◆ ASSIGNED TASK: For the entries below, count the lines that contain the word "Ouro" and reply with that number only.

◆ INFORMATION SHOWN:

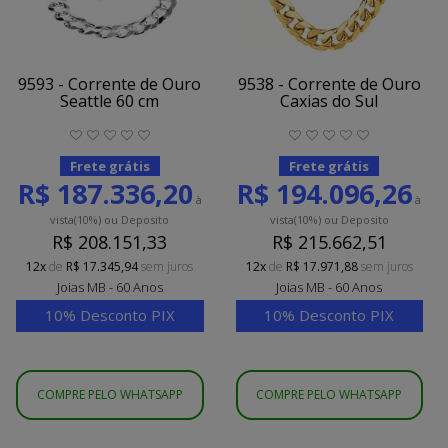
9593 - Corrente de Ouro
9538 - Corrente de Ouro
Seattle 60 cm
Caxias do Sul
Frete grátis
Frete grátis
R$ 187.336,20
R$ 194.096,26
à
à
vista
(10%)
ou Deposito
vista
(10%)
ou Deposito
R$ 208.151,33
R$ 215.662,51
12x
de
R$ 17.345,94
sem juros
12x
de
R$ 17.971,88
sem juros
Joias MB - 60 Anos
Joias MB - 60 Anos
10% Desconto PIX
10% Desconto PIX
COMPRE PELO WHATSAPP
COMPRE PELO WHATSAPP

◆ YOUR SOLUTION: 2